Status of Maori as "indigenous" needs to be investigated
Status of Maori as "indigenous" needs to be investigated says Maori leader
Ngapuhi leader David Rankin says that the status of Maori as New Zealand’s indigenous population needs to be investigated in light of new research that is emerging which suggests that previous civilizations lived in New Zealand prior to Maori arriving.
“I am not saying that these researchers are completely right” says Mr Rankin, “but we now have books by Ian Wishart, Noel Hilliam, and others which present clear evidence that some of the earliest arrivals might have reached New Zealand before the Polynesians”.
Mr Rankin points to numerous Maori oral histories which refer to people being here when the first Maori arrived, including fair-skinned people. “If we believe our histories, then we as Maori are not the indigenous people of New Zealand” he says. He also says that the archaeological evidence in some research is a potential challenge to the status of Maori as indigenous, which is why he believes no other Maori is prepared to speak publically on these issues.

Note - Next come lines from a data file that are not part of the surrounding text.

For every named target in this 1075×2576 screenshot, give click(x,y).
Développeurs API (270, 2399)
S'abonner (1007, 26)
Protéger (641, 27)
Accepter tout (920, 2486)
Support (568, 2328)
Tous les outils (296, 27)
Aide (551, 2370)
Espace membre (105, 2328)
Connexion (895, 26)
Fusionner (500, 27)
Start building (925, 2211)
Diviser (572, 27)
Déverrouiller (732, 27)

Mr Rankin believes that details of much of the country’s past is being concealed by academic historians. “I would say it’s a conspiracy. They are worried that their own research will be exposed so they have worked hard to ridicule and suppress any Maori history which disagrees with their views”, he says.
“However”, says Mr Rankin “the tide is turning and more people are now seeing that there is a whole history of our country that has been concealed and which will have major implications for Treaty settlements for example”.